PHOTO ALAIN ROBERGE, LA PRESSE

Les deux commissaires Cheryl Sim et Daniel Fiset entourent les artistes invités pour l’exposition.

Le thème techno part dans tous les sens dans cette expo. À cause de la diversité des artistes. Dans la première salle, l’Anishinabé Nico Williams met en évidence le contraste entre, d’une part, l’efficacité terrifiante d’Amazon à nous livrer rapidement tout et n’importe quoi et, d’autre part, le perlage, cette technique lente et minutieuse qui lui a permis de concevoir Special Delivery, un pastiche impressionnant de l’emballage d’Amazon, créé en milliers de perles de verre.

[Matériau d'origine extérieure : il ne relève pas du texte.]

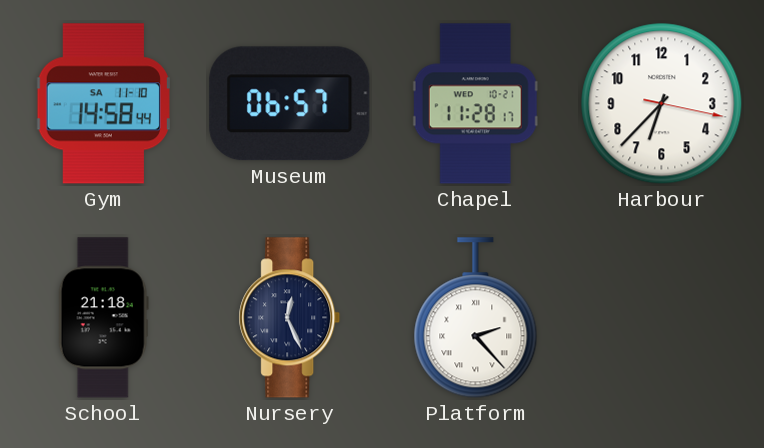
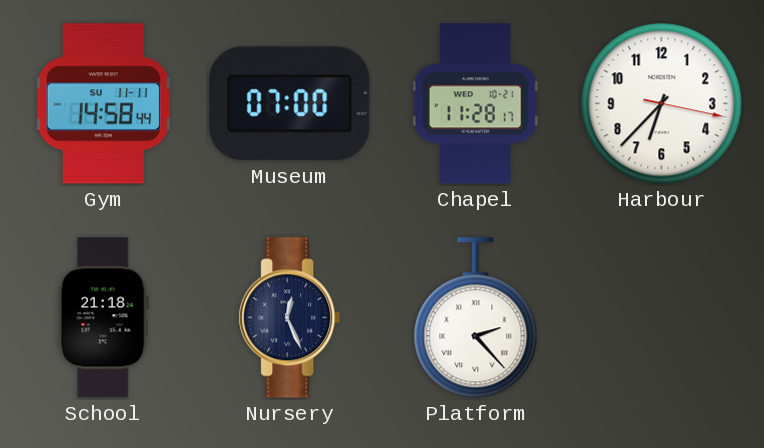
Gym date: SA 11-10 -> SU 11-11
Museum: 06:57 -> 07:00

PHOTO RICHARD-MAX TREMBLAY, FOURNIE PAR PHI

Special Delivery, 2023, Nico Williams, 25,5 cm x 80 cm

Nous avons beaucoup aimé Dé[faroucher], un solide projet vidéo de l’artiste VahMiré, alias Ludmila Steckelberg. Son œuvre est un hommage à Montréal qu’elle quittera prochainement pour retourner au Brésil. La vidéo, couplée d’une version en réalité virtuelle, est une évocation plus abstraite que figurative du sens d’appartenance qu’elle a eu avec la métropole. Avec des allusions à la nature, aux architectures et au climat, avec ses flocons cubiques qui épousent les trottoirs. Un hommage sensible avec divers médiums de représentation de soi et du milieu de vie.

PHOTO FOURNIE PAR PHI

Photo tirée de la vidéo Decision Fatigue, 2020, d’Ilana Yacine Harris-Babou

Non loin, une vidéo de l’Américaine Ilana Yacine Harris-Babou parodie les tutoriels de soins de beauté pour femmes qu’on trouve sur l’internet. Un travail sur l’obsession de performance et le mimétisme qui caractérisent ces guides du savoir-paraître contemporain.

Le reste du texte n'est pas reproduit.